Posted by "David Knupp (Code Review)" <ge...@cloudera.org>.
Hello Grant Henke, Tim Armstrong, Impala Public Jenkins, 

I'd like you to reexamine a change. Please visit

    http://gerrit.cloudera.org:8080/15132

to look at the new patch set (#6).

Change subject: IMPALA-3343: WIP - Make impala-shell compatible with python 3.
......................................................................

IMPALA-3343: WIP - Make impala-shell compatible with python 3.

This is a WIP patch for making the impala-shell code cross-compatible with
python 2 and python 3. The goal is wind up with a version of the shell that
will pass all python e2e tests repsective of the version of python used to
launch the shell, under the assumption that the test framework itself will
continue to run with python 2.7.x, irrespective of the shell version being
tested.

Notable changes for reviewers to consider:

- With regard to validating the patch, my assumption is that simply passing
  the existing set of e2e shell tests is sufficient to confirm that the shell
  is functioning properly. No new tests were added.

- Many of the simpler changes derive from the fact that a few built-in functions
  and/or types have either been removed or have else changed in python 3.x,
  E.g., xrange and basestring are both gone, dict.iteritems() has been removed,
  dict.items() behaves differently, the unicode() function and the method
  str.decode() have both been removed, etc.

  Also, catching exceptions using "Exception, e" no longer works, and (as most
  know), using print() as a function is required now.

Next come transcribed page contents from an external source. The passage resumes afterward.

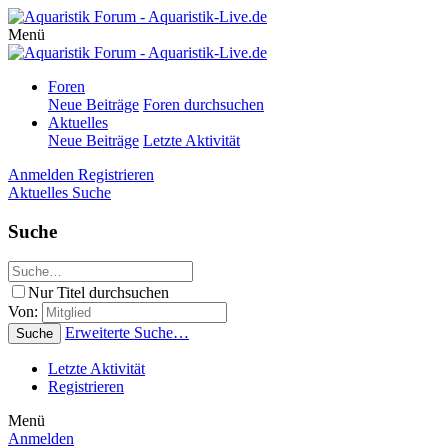
Menü
Foren
Neue Beiträge
Foren durchsuchen
Aktuelles
Neue Beiträge
Letzte Aktivität
Anmelden
Registrieren
Aktuelles
Suche
Suche
Nur Titel durchsuchen
Von:
Erweiterte Suche…
Suche
Letzte Aktivität
Registrieren
Menü
Anmelden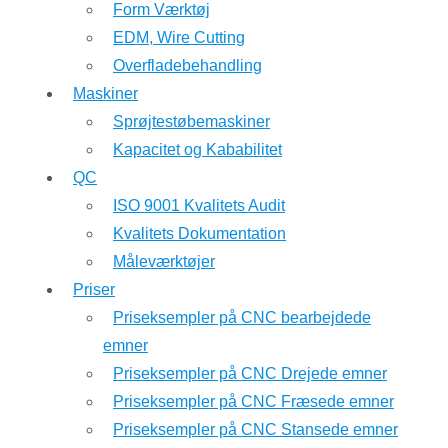
Form Værktøj
EDM, Wire Cutting
Overfladebehandling
Maskiner
Sprøjtestøbemaskiner
Kapacitet og Kababilitet
QC
ISO 9001 Kvalitets Audit
Kvalitets Dokumentation
Måleværktøjer
Priser
Priseksempler på CNC bearbejdede
emner
Priseksempler på CNC Drejede emner
Priseksempler på CNC Fræsede emner
Priseksempler på CNC Stansede emner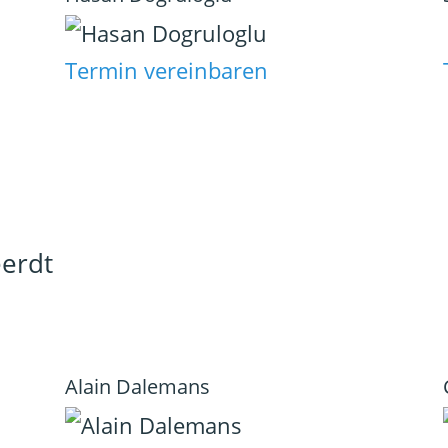
Termin vereinbaren
eerdt
Alain Dalemans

- A new pytest command line option was added in conftest.py to enable a user
  to specify a path to an alternate impala-shell executable to test. It's
  possible to use this to point to an instance of the impala-shell that was
  installed as a standalone python package in a separate virtualenv.

  Example usage:
  USE_THRIFT11_GEN_PY=true impala-py.test --shell_executable=/<path to virtualenv>/bin/impala-shell -sv shell/test_shell_commandline.py

  The target virtualenv may be based on either python3 or python2. However,
  this has no effect on the version of python used to run the test framework,
  which remains tied to python 2.7.x for the foreseeable future.

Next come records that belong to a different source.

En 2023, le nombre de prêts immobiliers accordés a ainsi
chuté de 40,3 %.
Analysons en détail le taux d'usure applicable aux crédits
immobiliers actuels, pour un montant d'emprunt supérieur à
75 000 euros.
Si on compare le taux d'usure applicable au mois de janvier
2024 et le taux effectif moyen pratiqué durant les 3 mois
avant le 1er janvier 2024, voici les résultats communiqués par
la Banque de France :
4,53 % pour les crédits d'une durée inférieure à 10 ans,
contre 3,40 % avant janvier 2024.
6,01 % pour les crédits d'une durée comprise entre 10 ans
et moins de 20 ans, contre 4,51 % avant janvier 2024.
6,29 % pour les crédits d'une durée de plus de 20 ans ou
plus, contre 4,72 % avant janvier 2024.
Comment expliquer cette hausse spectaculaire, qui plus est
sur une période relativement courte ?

- $IMPALA_HOME/bin/set-pythonpath.sh was updated to properly use the thrift-11
  gen-py files if USE_THRIFT11_GEN_PY is set to "true". This is required for
  testing a version of the impala-shell in a python3-based virtualenv.

- The wording of the header changed a bit to include the python version
  used to run the shell.

    Starting Impala Shell on Python 3.7.5 with no authentication
    Opened TCP connection to localhost:21000
    ...

    OR

    Starting Impala Shell on Python 2.7.12 with no authentication
    Opened TCP connection to localhost:21000
    ...

- By far, the biggest hassle has been juggling str versus unicode versus
  bytes data types. Python 2.x was fairly loose and inconsistent in
  how it dealt with strings. As a quick demo of what I mean:

  Python 2.7.12 (default, Nov 12 2018, 14:36:49)
  [GCC 5.4.0 20160609] on linux2
  Type "help", "copyright", "credits" or "license" for more information.
  >>> d = 'like a duck'
  >>> d == str(d) == bytes(d) == unicode(d) == d.encode('utf-8') == d.decode('utf-8')
  True

  ...and yet there are weird unexpected gotchas.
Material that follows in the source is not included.